INSTRUCTIONS FOR THE TASK: Whatever lines the data contains, output all of them unchanged.

[MATERIAL FOR THE TASK Boundary: Start]

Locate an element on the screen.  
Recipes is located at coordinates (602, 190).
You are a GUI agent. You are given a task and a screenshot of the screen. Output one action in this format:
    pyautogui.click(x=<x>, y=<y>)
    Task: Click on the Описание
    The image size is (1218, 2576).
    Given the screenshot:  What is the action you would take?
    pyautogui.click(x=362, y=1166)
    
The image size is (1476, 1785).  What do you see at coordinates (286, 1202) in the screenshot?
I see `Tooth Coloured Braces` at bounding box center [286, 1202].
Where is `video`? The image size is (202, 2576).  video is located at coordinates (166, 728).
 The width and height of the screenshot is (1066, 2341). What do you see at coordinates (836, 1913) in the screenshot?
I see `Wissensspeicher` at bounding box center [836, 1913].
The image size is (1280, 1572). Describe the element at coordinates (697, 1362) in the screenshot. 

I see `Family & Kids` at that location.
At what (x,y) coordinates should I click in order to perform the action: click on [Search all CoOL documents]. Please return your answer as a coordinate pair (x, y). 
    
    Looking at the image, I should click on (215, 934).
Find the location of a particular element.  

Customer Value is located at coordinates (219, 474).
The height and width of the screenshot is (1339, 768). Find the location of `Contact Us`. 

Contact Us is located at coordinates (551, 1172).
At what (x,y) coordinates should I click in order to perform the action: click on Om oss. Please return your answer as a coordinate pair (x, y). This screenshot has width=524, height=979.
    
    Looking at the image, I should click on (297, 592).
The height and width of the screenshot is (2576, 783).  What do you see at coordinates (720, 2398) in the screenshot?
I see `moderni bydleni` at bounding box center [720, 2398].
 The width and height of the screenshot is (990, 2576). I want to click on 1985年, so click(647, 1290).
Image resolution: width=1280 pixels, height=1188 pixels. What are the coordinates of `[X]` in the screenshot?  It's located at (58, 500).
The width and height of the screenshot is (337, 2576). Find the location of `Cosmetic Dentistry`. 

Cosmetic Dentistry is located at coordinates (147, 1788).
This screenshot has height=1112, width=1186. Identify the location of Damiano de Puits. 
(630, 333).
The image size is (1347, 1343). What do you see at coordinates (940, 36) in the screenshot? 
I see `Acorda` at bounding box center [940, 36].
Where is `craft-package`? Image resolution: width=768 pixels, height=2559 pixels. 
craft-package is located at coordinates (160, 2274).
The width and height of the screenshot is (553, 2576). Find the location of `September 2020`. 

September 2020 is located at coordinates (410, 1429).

[MATERIAL FOR THE TASK Boundary: End]

FINISHED TASK:
Locate an element on the screen.  
Recipes is located at coordinates (602, 190).
You are a GUI agent. You are given a task and a screenshot of the screen. Output one action in this format:
    pyautogui.click(x=<x>, y=<y>)
    Task: Click on the Описание
    The image size is (1218, 2576).
    Given the screenshot:  What is the action you would take?
    pyautogui.click(x=362, y=1166)
    
The image size is (1476, 1785).  What do you see at coordinates (286, 1202) in the screenshot?
I see `Tooth Coloured Braces` at bounding box center [286, 1202].
Where is `video`? The image size is (202, 2576).  video is located at coordinates (166, 728).
 The width and height of the screenshot is (1066, 2341). What do you see at coordinates (836, 1913) in the screenshot?
I see `Wissensspeicher` at bounding box center [836, 1913].
The image size is (1280, 1572). Describe the element at coordinates (697, 1362) in the screenshot. 

I see `Family & Kids` at that location.
At what (x,y) coordinates should I click in order to perform the action: click on [Search all CoOL documents]. Please return your answer as a coordinate pair (x, y). 
    
    Looking at the image, I should click on (215, 934).
Find the location of a particular element.  

Customer Value is located at coordinates (219, 474).
The height and width of the screenshot is (1339, 768). Find the location of `Contact Us`. 

Contact Us is located at coordinates (551, 1172).
At what (x,y) coordinates should I click in order to perform the action: click on Om oss. Please return your answer as a coordinate pair (x, y). This screenshot has width=524, height=979.
    
    Looking at the image, I should click on (297, 592).
The height and width of the screenshot is (2576, 783).  What do you see at coordinates (720, 2398) in the screenshot?
I see `moderni bydleni` at bounding box center [720, 2398].
 The width and height of the screenshot is (990, 2576). I want to click on 1985年, so click(647, 1290).
Image resolution: width=1280 pixels, height=1188 pixels. What are the coordinates of `[X]` in the screenshot?  It's located at (58, 500).
The width and height of the screenshot is (337, 2576). Find the location of `Cosmetic Dentistry`. 

Cosmetic Dentistry is located at coordinates (147, 1788).
This screenshot has height=1112, width=1186. Identify the location of Damiano de Puits. 
(630, 333).
The image size is (1347, 1343). What do you see at coordinates (940, 36) in the screenshot? 
I see `Acorda` at bounding box center [940, 36].
Where is `craft-package`? Image resolution: width=768 pixels, height=2559 pixels. 
craft-package is located at coordinates (160, 2274).
The width and height of the screenshot is (553, 2576). Find the location of `September 2020`. 

September 2020 is located at coordinates (410, 1429).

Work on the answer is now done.